PNB fraud could be an eye-opener. Banks and financial services companies would increasingly adopt artificial intelligence and machine learning to understand the credit worthiness of both individual and the corporate borrower.
Machine learning can do what humans usually fail to do. A perfect example of this is accurately identifying the rogue borrower working across multiple accounts; machine learning does this by deploying predictive analysis to huge amounts of data in the real time, said Rachit Chawla, CEO, Finway Capital.
“In the PNB issue, the fraud has happened due to human intervention. The chances of fraud are negligible when a machine is involved both while understanding the creditworthiness of the borrower as well as detecting mismatches in banking transactions,” he said.
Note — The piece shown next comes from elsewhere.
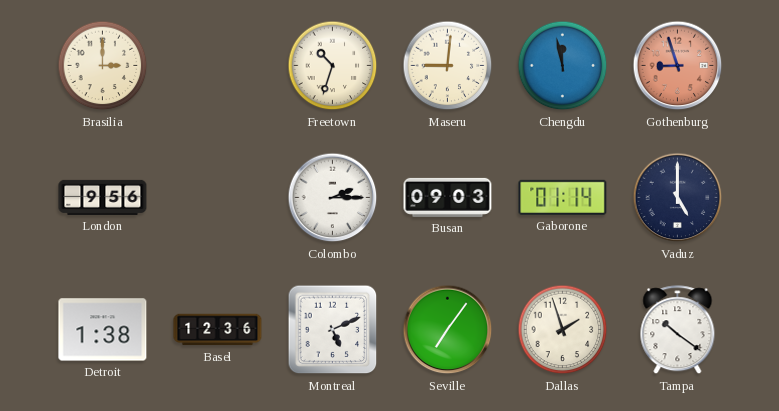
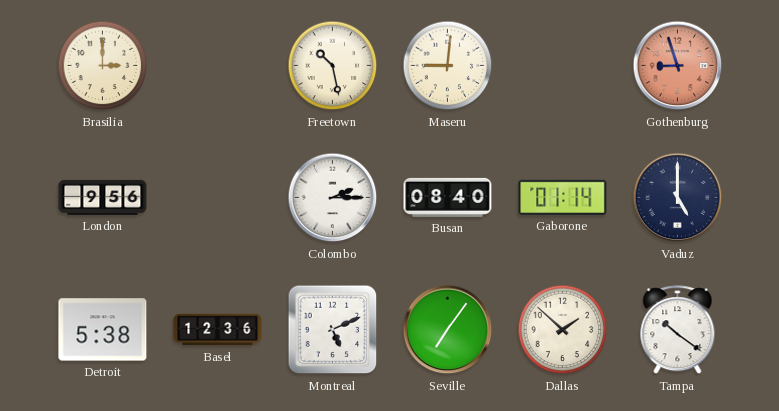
Freetown: 10:33 -> 10:28
Chengdu: 11:58 -> none
Busan: 09:03 -> 08:40
Detroit: 1:38 -> 5:38
Dallas: 1:57 -> 1:52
Finway has developed Predictive Intelligence Technology (PIT) to assess the payback capacity of loan seekers/borrowers. The technology uses non-traditional data obtained from sources like banking transaction, mobile bill payments, utility bill payments, social media interactions etc in case of individuals and statements of multiple banks, cash-flow statements and balance sheet to understand the credit-worthiness of companies. AI-powered technologies also help understand credit worthiness of entities which are outside the purview of credit bureaus.
“In the SME segment, we achieved almost 70 to 90 per cent improvement in accurately predicting late payments six or more months prior to delinquency. Thus, we could weed out the bad apples and lend to the most credit-worthy companies,” he said.
According to him, some of the top private banks and fintech companies have started adopting AI and machine learning. Banks are also partnering with fin tech companies to integrate these technologies into their current system. Finway is working with HDFC Bank, CIBIL, Kotak Mahindra bank, Experian, HighMark, Almondz, LoanMeet, Equifax among others.